**WORK INSTRUCTIONS**
In the records below, some lines hold the word "specificare". Copy each of those lines.

=======

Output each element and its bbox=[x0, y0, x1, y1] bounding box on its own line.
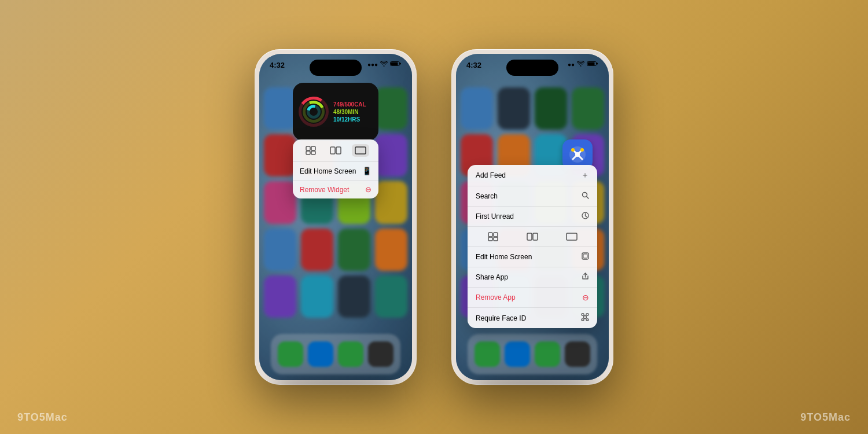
svg-rect-36 bbox=[586, 319, 589, 321]
svg-rect-8 bbox=[336, 147, 341, 154]
size-selector-2 bbox=[468, 227, 597, 247]
svg-rect-7 bbox=[330, 147, 335, 154]
remove-widget-icon: ⊖ bbox=[365, 185, 372, 194]
svg-rect-3 bbox=[306, 146, 310, 150]
first-unread-label: First Unread bbox=[476, 212, 514, 220]
svg-rect-26 bbox=[488, 237, 492, 241]
remove-app-label: Remove App bbox=[476, 293, 516, 301]
search-label: Search bbox=[476, 192, 498, 200]
calories-stat: 749/500CAL bbox=[333, 101, 366, 108]
signal-icon-2: ●● bbox=[568, 61, 575, 68]
svg-line-20 bbox=[587, 197, 589, 199]
phone-1-status-icons: ●●● bbox=[367, 61, 402, 68]
svg-point-16 bbox=[575, 152, 580, 157]
svg-rect-27 bbox=[494, 237, 498, 241]
battery-icon-2 bbox=[587, 61, 598, 68]
svg-rect-1 bbox=[391, 62, 398, 65]
require-face-id-label: Require Face ID bbox=[476, 314, 526, 322]
edit-home-screen-item[interactable]: Edit Home Screen 📱 bbox=[293, 162, 378, 181]
remove-app-item[interactable]: Remove App ⊖ bbox=[468, 288, 597, 308]
edit-home-screen-label-2: Edit Home Screen bbox=[476, 253, 532, 261]
edit-home-screen-item-2[interactable]: Edit Home Screen bbox=[468, 247, 597, 267]
size-small-btn[interactable] bbox=[302, 144, 319, 157]
require-face-id-item[interactable]: Require Face ID bbox=[468, 308, 597, 328]
svg-rect-28 bbox=[527, 233, 532, 240]
phone-2-time: 4:32 bbox=[466, 61, 481, 69]
phone-1-context-menu: 749/500CAL 48/30MIN 10/12HRS bbox=[293, 83, 378, 198]
watermark-right: 9TO5Mac bbox=[800, 411, 851, 424]
signal-icon: ●●● bbox=[367, 61, 378, 68]
phone-2-screen: 4:32 ●● bbox=[456, 54, 609, 380]
svg-rect-29 bbox=[533, 233, 538, 240]
size-large-btn-2[interactable] bbox=[564, 231, 580, 242]
size-medium-btn[interactable] bbox=[327, 144, 344, 157]
svg-rect-25 bbox=[494, 233, 498, 237]
netnewswire-svg bbox=[568, 145, 587, 164]
svg-rect-34 bbox=[586, 314, 589, 315]
widget-popup-menu: Edit Home Screen 📱 Remove Widget ⊖ bbox=[293, 139, 378, 198]
activity-widget: 749/500CAL 48/30MIN 10/12HRS bbox=[293, 83, 378, 141]
share-app-label: Share App bbox=[476, 273, 508, 281]
svg-rect-11 bbox=[588, 62, 595, 65]
svg-line-23 bbox=[586, 216, 587, 217]
phone-2-status-icons: ●● bbox=[568, 61, 598, 68]
svg-point-17 bbox=[571, 148, 575, 152]
svg-rect-35 bbox=[582, 319, 584, 321]
watermark-left: 9TO5Mac bbox=[17, 411, 68, 424]
require-face-id-icon bbox=[581, 313, 589, 323]
svg-point-18 bbox=[580, 148, 584, 152]
add-feed-item[interactable]: Add Feed ＋ bbox=[468, 165, 597, 186]
size-medium-btn-2[interactable] bbox=[524, 231, 540, 242]
phone-1-dynamic-island bbox=[310, 60, 362, 76]
phone-1-screen: 4:32 ●●● bbox=[259, 54, 412, 380]
remove-app-icon: ⊖ bbox=[582, 293, 589, 302]
search-icon bbox=[582, 192, 589, 201]
svg-rect-9 bbox=[355, 147, 366, 154]
share-app-icon bbox=[582, 273, 589, 282]
first-unread-item[interactable]: First Unread bbox=[468, 207, 597, 227]
hours-stat: 10/12HRS bbox=[333, 116, 366, 123]
remove-widget-item[interactable]: Remove Widget ⊖ bbox=[293, 181, 378, 198]
svg-rect-32 bbox=[583, 254, 587, 258]
wifi-icon bbox=[380, 61, 388, 68]
svg-rect-30 bbox=[567, 233, 577, 240]
phone-1: 4:32 ●●● bbox=[255, 49, 417, 385]
first-unread-icon bbox=[582, 212, 589, 221]
phone-2-context-menu: Add Feed ＋ Search First Unread bbox=[468, 165, 597, 328]
edit-home-screen-label: Edit Home Screen bbox=[300, 167, 356, 175]
svg-rect-5 bbox=[306, 151, 310, 155]
battery-icon bbox=[390, 61, 402, 68]
share-app-item[interactable]: Share App bbox=[468, 267, 597, 288]
svg-rect-4 bbox=[311, 146, 315, 150]
phones-container: 4:32 ●●● bbox=[255, 49, 613, 385]
size-small-btn-2[interactable] bbox=[485, 231, 501, 242]
phone-2: 4:32 ●● bbox=[451, 49, 613, 385]
svg-rect-6 bbox=[311, 151, 315, 155]
wifi-icon-2 bbox=[577, 61, 584, 68]
phone-1-time: 4:32 bbox=[270, 61, 285, 69]
svg-rect-24 bbox=[488, 233, 492, 237]
svg-rect-33 bbox=[582, 314, 584, 315]
svg-rect-12 bbox=[597, 63, 598, 65]
svg-point-37 bbox=[584, 316, 587, 319]
add-feed-icon: ＋ bbox=[581, 170, 589, 181]
add-feed-label: Add Feed bbox=[476, 171, 506, 179]
minutes-stat: 48/30MIN bbox=[333, 109, 366, 115]
size-selector bbox=[293, 139, 378, 162]
activity-rings bbox=[299, 97, 329, 127]
svg-rect-2 bbox=[400, 63, 401, 65]
remove-widget-label: Remove Widget bbox=[300, 186, 349, 194]
size-large-btn[interactable] bbox=[352, 144, 369, 157]
edit-home-screen-icon: 📱 bbox=[362, 167, 372, 175]
activity-stats: 749/500CAL 48/30MIN 10/12HRS bbox=[333, 101, 366, 123]
edit-home-screen-icon-2 bbox=[582, 252, 589, 262]
search-item[interactable]: Search bbox=[468, 186, 597, 207]
phone-2-dynamic-island bbox=[506, 60, 558, 76]
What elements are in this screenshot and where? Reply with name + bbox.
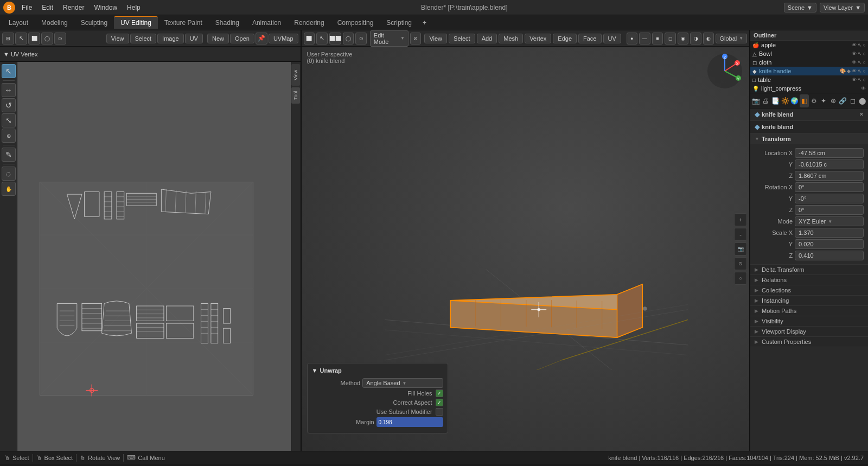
cursor-select-tool[interactable]: ↖ bbox=[2, 64, 16, 78]
add-workspace-btn[interactable]: + bbox=[418, 17, 431, 29]
prop-data-icon[interactable]: ◻ bbox=[848, 94, 857, 107]
kh-icon2[interactable]: ◆ bbox=[847, 68, 851, 74]
prop-particles-icon[interactable]: ✦ bbox=[819, 94, 828, 107]
prop-view-layer-icon[interactable]: 📑 bbox=[771, 94, 780, 107]
image-menu[interactable]: Image bbox=[157, 34, 184, 43]
tab-texture-paint[interactable]: Texture Paint bbox=[158, 17, 209, 29]
vp-snap[interactable]: ⊙ bbox=[355, 33, 367, 44]
open-btn[interactable]: Open bbox=[230, 34, 254, 43]
solid-shading[interactable]: ◉ bbox=[678, 33, 689, 44]
tab-compositing[interactable]: Compositing bbox=[331, 17, 380, 29]
cloth-render-icon[interactable]: ○ bbox=[863, 60, 866, 65]
prop-modifier-icon[interactable]: ⚙ bbox=[809, 94, 819, 107]
prop-world-icon[interactable]: 🌍 bbox=[790, 94, 799, 107]
view-layer-selector[interactable]: View Layer ▼ bbox=[820, 3, 865, 12]
kh-select-icon[interactable]: ↖ bbox=[858, 68, 862, 74]
annotate-tool[interactable]: ✎ bbox=[2, 148, 16, 162]
scale-y-value[interactable]: 0.020 bbox=[795, 239, 864, 249]
kh-icon1[interactable]: 🎨 bbox=[840, 68, 846, 74]
tab-animation[interactable]: Animation bbox=[246, 17, 288, 29]
outliner-item-bowl[interactable]: △ Bowl 👁 ↖ ○ bbox=[750, 49, 868, 58]
view-tab[interactable]: View bbox=[291, 64, 300, 86]
loc-z-value[interactable]: 1.8607 cm bbox=[795, 171, 864, 181]
rendered-shading[interactable]: ◐ bbox=[703, 33, 714, 44]
vp-zoom-in[interactable]: + bbox=[734, 213, 747, 226]
rotate-tool[interactable]: ↺ bbox=[2, 98, 16, 112]
light-eye-icon[interactable]: 👁 bbox=[861, 86, 866, 91]
view-menu[interactable]: View bbox=[106, 34, 129, 43]
vp-camera-view[interactable]: 📷 bbox=[734, 242, 747, 256]
rot-y-value[interactable]: -0° bbox=[795, 194, 864, 203]
uv-menu[interactable]: UV bbox=[185, 34, 203, 43]
new-btn[interactable]: New bbox=[207, 34, 229, 43]
viewport-display-section[interactable]: ▶ Viewport Display bbox=[750, 327, 868, 337]
vp-add-menu[interactable]: Add bbox=[477, 34, 497, 43]
menu-render[interactable]: Render bbox=[59, 3, 88, 12]
rot-z-value[interactable]: 0° bbox=[795, 205, 864, 215]
tool-tab[interactable]: Tool bbox=[291, 87, 300, 104]
material-shading[interactable]: ◑ bbox=[690, 33, 701, 44]
correct-aspect-checkbox[interactable] bbox=[436, 399, 443, 406]
unwrap-collapse-icon[interactable]: ▼ bbox=[312, 367, 318, 374]
vp-render-preview[interactable]: ○ bbox=[734, 272, 747, 285]
vp-select-menu[interactable]: Select bbox=[449, 34, 475, 43]
tab-modeling[interactable]: Modeling bbox=[35, 17, 74, 29]
menu-help[interactable]: Help bbox=[123, 3, 145, 12]
select-menu[interactable]: Select bbox=[130, 34, 157, 43]
vp-overlay[interactable]: ⊘ bbox=[410, 33, 422, 44]
margin-slider[interactable]: 0.198 bbox=[376, 417, 443, 427]
tab-layout[interactable]: Layout bbox=[2, 17, 35, 29]
uv-proportional[interactable]: ◯ bbox=[41, 33, 53, 44]
vp-local-view[interactable]: ⊙ bbox=[734, 257, 747, 270]
cloth-eye-icon[interactable]: 👁 bbox=[852, 60, 857, 65]
apple-eye-icon[interactable]: 👁 bbox=[852, 42, 857, 48]
rip-tool[interactable]: ◌ bbox=[2, 167, 16, 181]
tab-shading[interactable]: Shading bbox=[209, 17, 246, 29]
menu-window[interactable]: Window bbox=[90, 3, 122, 12]
scale-z-value[interactable]: 0.410 bbox=[795, 251, 864, 260]
prop-material-icon[interactable]: ⬤ bbox=[858, 94, 867, 107]
edit-mode-dropdown[interactable]: Edit Mode ▼ bbox=[370, 30, 409, 47]
tab-sculpting[interactable]: Sculpting bbox=[74, 17, 114, 29]
transform-tool[interactable]: ⊕ bbox=[2, 129, 16, 143]
bowl-select-icon[interactable]: ↖ bbox=[858, 51, 862, 56]
outliner-item-apple[interactable]: 🍎 apple 👁 ↖ ○ bbox=[750, 41, 868, 49]
menu-edit[interactable]: Edit bbox=[37, 3, 58, 12]
loc-x-value[interactable]: -47.58 cm bbox=[795, 148, 864, 158]
vp-proportional-edit[interactable]: ◯ bbox=[343, 33, 354, 44]
vp-select-modes[interactable]: ⬜⬜ bbox=[329, 33, 341, 44]
cursor-tool[interactable]: ↖ bbox=[15, 33, 27, 44]
vp-vertex-menu[interactable]: Vertex bbox=[525, 34, 551, 43]
prop-physics-icon[interactable]: ⊕ bbox=[829, 94, 838, 107]
apple-select-icon[interactable]: ↖ bbox=[858, 42, 862, 48]
bowl-render-icon[interactable]: ○ bbox=[863, 51, 866, 56]
custom-properties-section[interactable]: ▶ Custom Properties bbox=[750, 337, 868, 347]
kh-eye-icon[interactable]: 👁 bbox=[852, 68, 857, 74]
uv-snap[interactable]: ⊙ bbox=[54, 33, 66, 44]
transform-header[interactable]: ▼ Transform bbox=[750, 133, 868, 144]
prop-output-icon[interactable]: 🖨 bbox=[761, 94, 770, 107]
scale-tool[interactable]: ⤡ bbox=[2, 113, 16, 127]
visibility-section[interactable]: ▶ Visibility bbox=[750, 316, 868, 327]
scene-selector[interactable]: Scene ▼ bbox=[784, 3, 816, 12]
move-tool[interactable]: ↔ bbox=[2, 83, 16, 97]
bowl-eye-icon[interactable]: 👁 bbox=[852, 51, 857, 56]
prop-object-icon[interactable]: ◧ bbox=[800, 94, 809, 107]
method-dropdown[interactable]: Angle Based ▼ bbox=[362, 378, 443, 388]
table-select-icon[interactable]: ↖ bbox=[858, 77, 862, 82]
use-subsurf-checkbox[interactable] bbox=[436, 408, 443, 416]
apple-render-icon[interactable]: ○ bbox=[863, 42, 866, 48]
wire-shading[interactable]: ◻ bbox=[665, 33, 676, 44]
uv-editor-modes[interactable]: ⊞ bbox=[2, 33, 14, 44]
fill-holes-checkbox[interactable] bbox=[436, 390, 443, 397]
mode-value[interactable]: XYZ Euler ▼ bbox=[795, 216, 864, 226]
motion-paths-section[interactable]: ▶ Motion Paths bbox=[750, 306, 868, 316]
tab-uv-editing[interactable]: UV Editing bbox=[114, 16, 158, 29]
vp-face-menu[interactable]: Face bbox=[578, 34, 601, 43]
cloth-select-icon[interactable]: ↖ bbox=[858, 60, 862, 65]
vp-zoom-out[interactable]: - bbox=[734, 228, 747, 241]
uv-viewport[interactable]: View Tool bbox=[17, 62, 301, 451]
vertex-mode-btn[interactable]: ● bbox=[627, 33, 638, 44]
scale-x-value[interactable]: 1.370 bbox=[795, 228, 864, 238]
prop-scene-icon[interactable]: 🔆 bbox=[781, 94, 790, 107]
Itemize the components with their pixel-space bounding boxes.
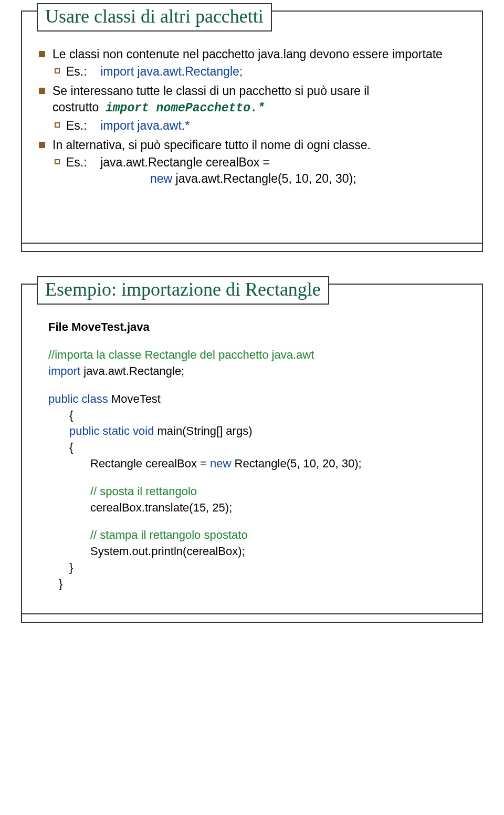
brace-close-1: } — [48, 560, 466, 576]
new-kw: new — [150, 172, 172, 185]
ex-line2: new java.awt.Rectangle(5, 10, 20, 30); — [66, 171, 356, 187]
slide-title: Usare classi di altri pacchetti — [45, 6, 264, 27]
bullet-1-ex: Es.: import java.awt.Rectangle; — [52, 64, 466, 80]
import-line: import java.awt.Rectangle; — [48, 363, 466, 380]
class-kw: public class — [48, 392, 108, 405]
println-line: System.out.println(cerealBox); — [48, 544, 466, 560]
bullet-2: Se interessano tutte le classi di un pac… — [38, 83, 466, 134]
class-name: MoveTest — [108, 392, 161, 405]
bullet-3: In alternativa, si può specificare tutto… — [38, 137, 466, 187]
ex-label: Es.: — [66, 65, 87, 78]
slide-2: Esempio: importazione di Rectangle File … — [21, 284, 483, 622]
rect-line: Rectangle cerealBox = new Rectangle(5, 1… — [48, 456, 466, 472]
ex-label-3: Es.: — [66, 155, 87, 169]
rect-a: Rectangle cerealBox = — [90, 457, 207, 470]
slide2-title: Esempio: importazione di Rectangle — [45, 279, 321, 300]
brace-open-1: { — [48, 408, 466, 424]
slide2-title-box: Esempio: importazione di Rectangle — [37, 276, 329, 305]
main-kw: public static void — [69, 424, 154, 437]
comment-3: // stampa il rettangolo spostato — [48, 527, 466, 544]
ex-code: import java.awt.Rectangle; — [100, 65, 243, 78]
ex-code-2: import java.awt.* — [100, 119, 190, 132]
brace-open-2: { — [48, 440, 466, 456]
slide-1: Usare classi di altri pacchetti Le class… — [21, 11, 483, 252]
bullet-1: Le classi non contenute nel pacchetto ja… — [38, 46, 466, 80]
slide-title-wrap: Usare classi di altri pacchetti — [37, 3, 272, 32]
new-kw2: new — [207, 457, 231, 470]
brace-close-2: } — [48, 576, 466, 592]
slide2-content: File MoveTest.java //importa la classe R… — [22, 310, 482, 608]
slide2-title-wrap: Esempio: importazione di Rectangle — [37, 276, 329, 305]
slide-title-box: Usare classi di altri pacchetti — [37, 3, 272, 32]
file-heading: File MoveTest.java — [48, 319, 466, 336]
ex-line2-rest: java.awt.Rectangle(5, 10, 20, 30); — [172, 172, 356, 185]
class-decl: public class MoveTest — [48, 391, 466, 408]
slide-content: Le classi non contenute nel pacchetto ja… — [22, 37, 482, 206]
ex-label-2: Es.: — [66, 119, 87, 132]
import-rest: java.awt.Rectangle; — [80, 364, 184, 378]
comment-1: //importa la classe Rectangle del pacche… — [48, 347, 466, 363]
main-decl: public static void main(String[] args) — [48, 423, 466, 440]
import-kw: import — [48, 364, 80, 378]
rect-c: Rectangle(5, 10, 20, 30); — [231, 457, 361, 470]
bullet-2-code: import nomePacchetto.* — [106, 101, 265, 115]
ex-line1: java.awt.Rectangle cerealBox = — [100, 155, 270, 169]
bullet-3-text: In alternativa, si può specificare tutto… — [52, 138, 371, 152]
comment-2: // sposta il rettangolo — [48, 484, 466, 500]
main-rest: main(String[] args) — [154, 424, 252, 437]
translate-line: cerealBox.translate(15, 25); — [48, 500, 466, 516]
bullet-1-text: Le classi non contenute nel pacchetto ja… — [52, 47, 443, 61]
bullet-3-ex: Es.: java.awt.Rectangle cerealBox = new … — [52, 154, 466, 187]
code-block: File MoveTest.java //importa la classe R… — [38, 319, 466, 592]
bullet-2-ex: Es.: import java.awt.* — [52, 118, 466, 134]
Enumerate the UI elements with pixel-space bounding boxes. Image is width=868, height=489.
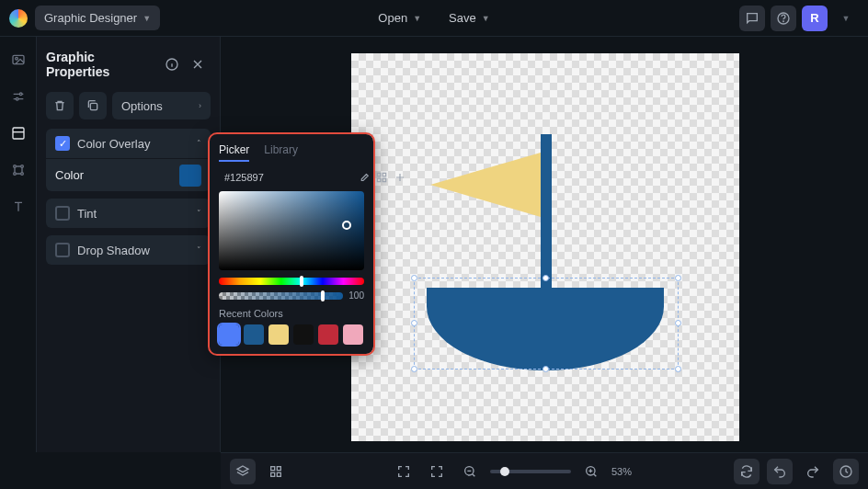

=======

**SOLVED PROBLEM**
bullet-3: In alternativa, si può specificare tutto… — [38, 137, 466, 187]
bullet-3-text: In alternativa, si può specificare tutto… — [52, 138, 371, 152]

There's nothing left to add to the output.